*** Opening Information ***
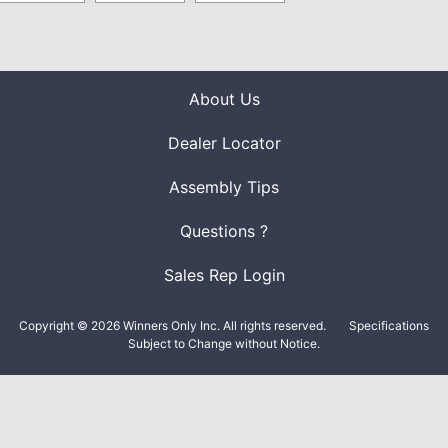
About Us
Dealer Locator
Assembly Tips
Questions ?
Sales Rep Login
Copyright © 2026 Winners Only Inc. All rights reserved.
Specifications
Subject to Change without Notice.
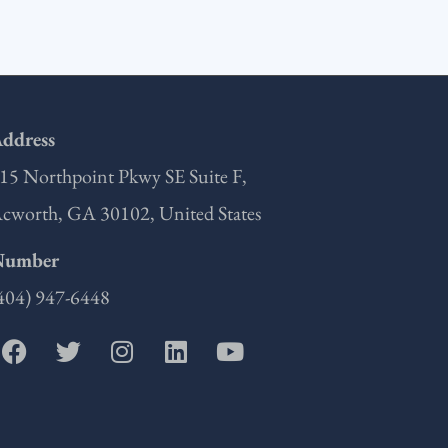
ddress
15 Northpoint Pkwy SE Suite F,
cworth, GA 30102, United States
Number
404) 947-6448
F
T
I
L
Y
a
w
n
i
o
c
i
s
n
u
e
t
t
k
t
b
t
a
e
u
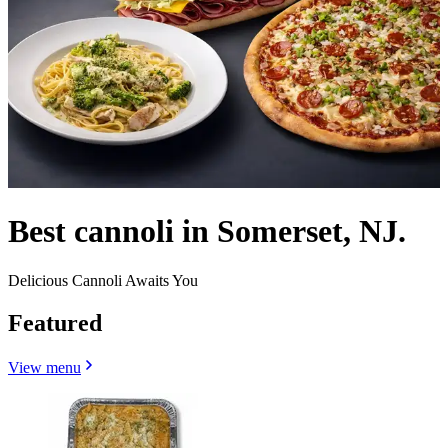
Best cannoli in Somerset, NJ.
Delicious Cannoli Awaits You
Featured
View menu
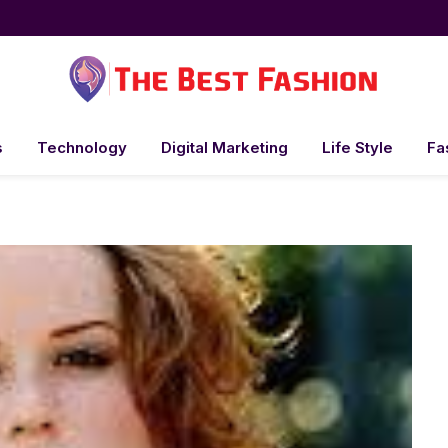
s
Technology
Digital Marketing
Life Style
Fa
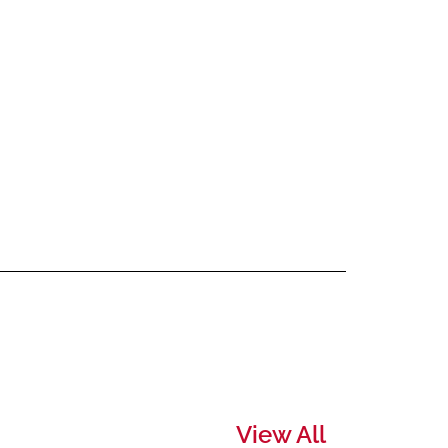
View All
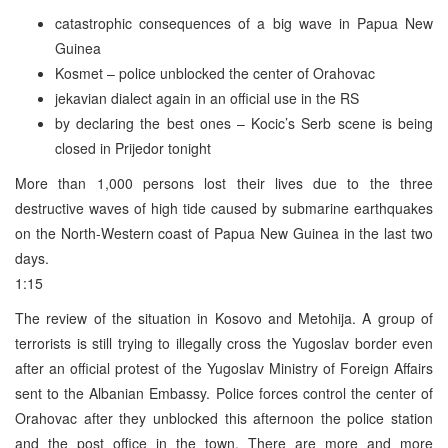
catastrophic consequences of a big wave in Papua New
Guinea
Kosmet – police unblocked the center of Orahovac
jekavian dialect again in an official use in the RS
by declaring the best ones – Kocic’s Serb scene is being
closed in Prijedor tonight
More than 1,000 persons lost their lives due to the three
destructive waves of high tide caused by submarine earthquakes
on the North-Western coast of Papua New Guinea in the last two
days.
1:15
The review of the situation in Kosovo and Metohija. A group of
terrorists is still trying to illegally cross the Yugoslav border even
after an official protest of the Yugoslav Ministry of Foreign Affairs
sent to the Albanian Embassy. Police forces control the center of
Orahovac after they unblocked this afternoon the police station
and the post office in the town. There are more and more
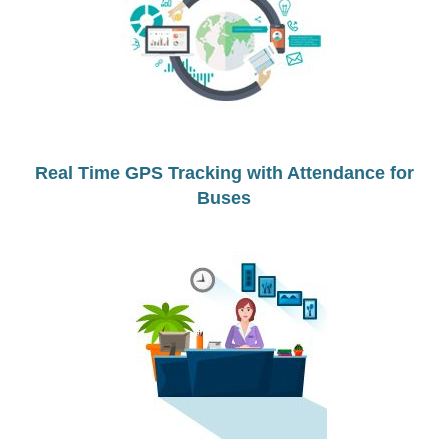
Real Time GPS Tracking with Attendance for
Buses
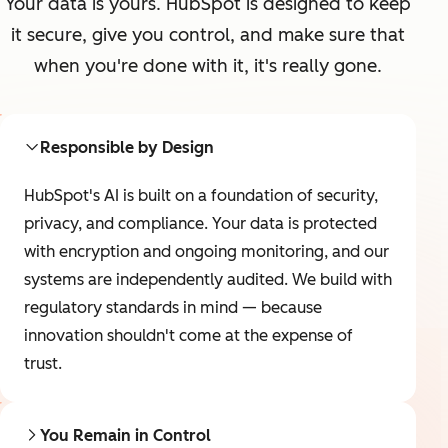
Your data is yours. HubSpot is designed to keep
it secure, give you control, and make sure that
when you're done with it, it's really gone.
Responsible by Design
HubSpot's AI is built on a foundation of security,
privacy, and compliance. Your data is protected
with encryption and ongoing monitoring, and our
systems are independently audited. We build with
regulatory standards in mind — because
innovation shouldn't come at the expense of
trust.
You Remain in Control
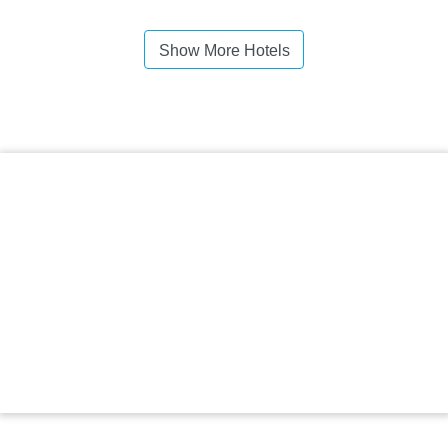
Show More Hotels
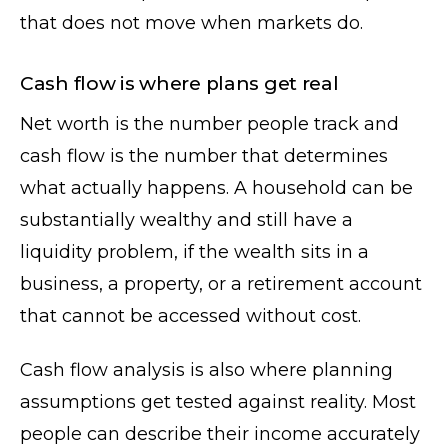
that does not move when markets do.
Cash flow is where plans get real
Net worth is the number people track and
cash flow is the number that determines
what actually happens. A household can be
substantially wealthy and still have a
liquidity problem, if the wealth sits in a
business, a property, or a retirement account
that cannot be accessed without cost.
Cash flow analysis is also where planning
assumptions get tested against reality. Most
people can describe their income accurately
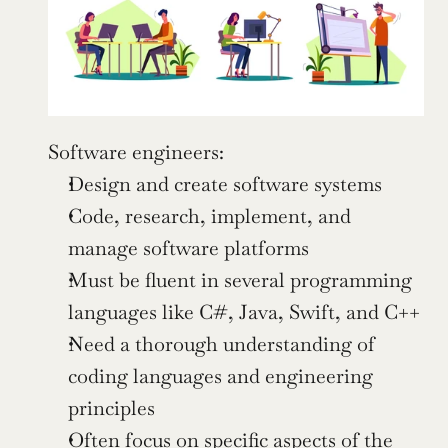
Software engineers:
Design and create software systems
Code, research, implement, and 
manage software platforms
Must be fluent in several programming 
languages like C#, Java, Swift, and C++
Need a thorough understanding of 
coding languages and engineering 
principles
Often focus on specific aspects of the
*** Closing Information ***
Task description
Copy every line that contains "without" from the listing above.

Result of the task
Subject to Change without Notice.
that cannot be accessed without cost.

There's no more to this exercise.